(Information given Opens)

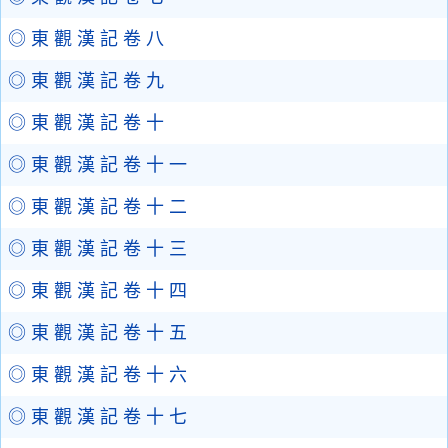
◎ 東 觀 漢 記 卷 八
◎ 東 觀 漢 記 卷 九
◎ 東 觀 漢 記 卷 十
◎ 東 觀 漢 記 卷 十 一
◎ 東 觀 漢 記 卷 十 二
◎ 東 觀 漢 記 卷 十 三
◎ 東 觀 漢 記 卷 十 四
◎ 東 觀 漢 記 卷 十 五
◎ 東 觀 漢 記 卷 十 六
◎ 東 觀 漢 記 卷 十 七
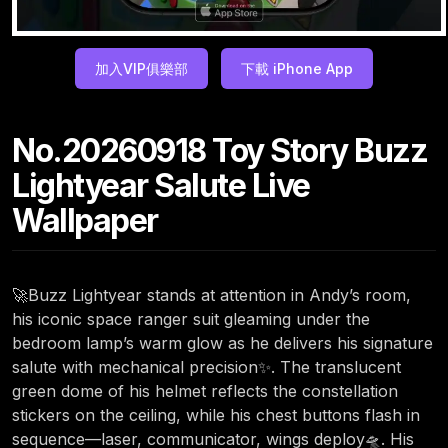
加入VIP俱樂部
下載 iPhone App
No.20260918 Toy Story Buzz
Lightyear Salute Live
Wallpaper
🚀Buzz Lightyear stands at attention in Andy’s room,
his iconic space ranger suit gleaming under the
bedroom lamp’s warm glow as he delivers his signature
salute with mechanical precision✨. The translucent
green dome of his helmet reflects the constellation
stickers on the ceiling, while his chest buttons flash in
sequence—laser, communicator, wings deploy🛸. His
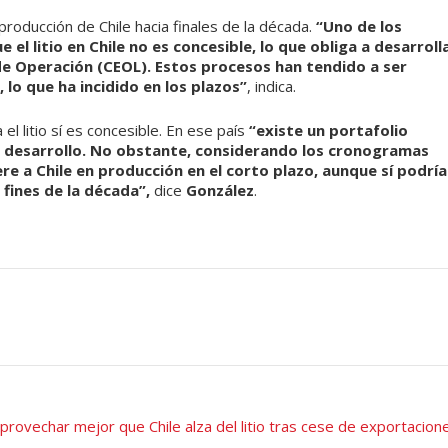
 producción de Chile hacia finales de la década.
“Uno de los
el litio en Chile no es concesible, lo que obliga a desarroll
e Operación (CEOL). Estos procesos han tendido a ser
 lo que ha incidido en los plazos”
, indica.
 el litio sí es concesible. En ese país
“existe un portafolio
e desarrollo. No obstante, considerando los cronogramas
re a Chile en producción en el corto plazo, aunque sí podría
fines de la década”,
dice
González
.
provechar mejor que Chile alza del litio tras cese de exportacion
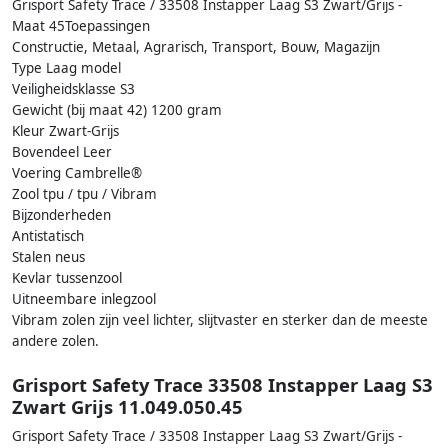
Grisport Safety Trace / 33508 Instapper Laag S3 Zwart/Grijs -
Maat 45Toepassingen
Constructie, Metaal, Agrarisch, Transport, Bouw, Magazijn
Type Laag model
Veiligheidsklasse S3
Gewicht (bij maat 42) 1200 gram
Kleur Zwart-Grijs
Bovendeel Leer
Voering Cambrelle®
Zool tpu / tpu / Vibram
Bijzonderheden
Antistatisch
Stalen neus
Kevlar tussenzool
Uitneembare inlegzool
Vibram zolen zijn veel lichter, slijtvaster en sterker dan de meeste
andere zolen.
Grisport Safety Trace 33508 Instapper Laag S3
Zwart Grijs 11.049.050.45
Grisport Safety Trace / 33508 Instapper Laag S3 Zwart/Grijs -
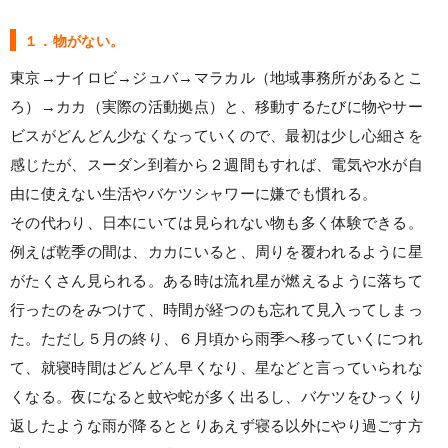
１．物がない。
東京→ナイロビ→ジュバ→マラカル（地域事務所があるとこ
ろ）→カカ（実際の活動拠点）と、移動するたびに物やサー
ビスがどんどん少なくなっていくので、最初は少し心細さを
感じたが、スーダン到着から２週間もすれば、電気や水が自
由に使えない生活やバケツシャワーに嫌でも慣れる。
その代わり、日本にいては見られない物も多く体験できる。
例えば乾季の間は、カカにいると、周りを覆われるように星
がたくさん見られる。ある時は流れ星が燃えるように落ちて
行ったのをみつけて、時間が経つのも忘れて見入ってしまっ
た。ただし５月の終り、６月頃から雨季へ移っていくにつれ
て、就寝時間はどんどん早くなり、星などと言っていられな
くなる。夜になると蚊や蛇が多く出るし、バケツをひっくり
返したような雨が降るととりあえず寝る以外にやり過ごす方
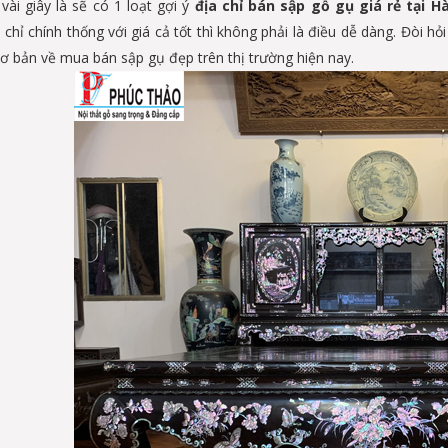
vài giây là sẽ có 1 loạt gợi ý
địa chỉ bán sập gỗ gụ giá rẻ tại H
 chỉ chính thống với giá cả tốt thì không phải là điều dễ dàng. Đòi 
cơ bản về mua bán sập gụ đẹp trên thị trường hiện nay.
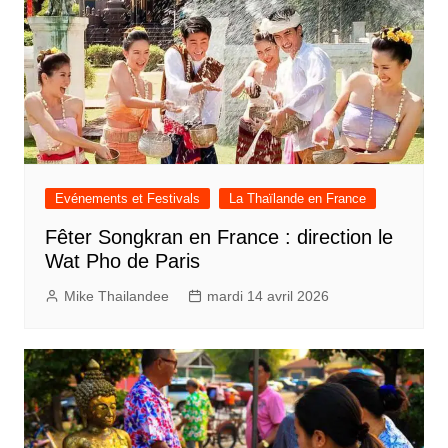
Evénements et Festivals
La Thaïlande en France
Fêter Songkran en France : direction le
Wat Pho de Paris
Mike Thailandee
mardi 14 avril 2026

(Information given Closes)

The problem: In the entries above, identify each line that includes the string "concesible", then copy it.

Task output:
el litio en Chile no es concesible, lo que obliga a desarroll
 el litio sí es concesible. En ese país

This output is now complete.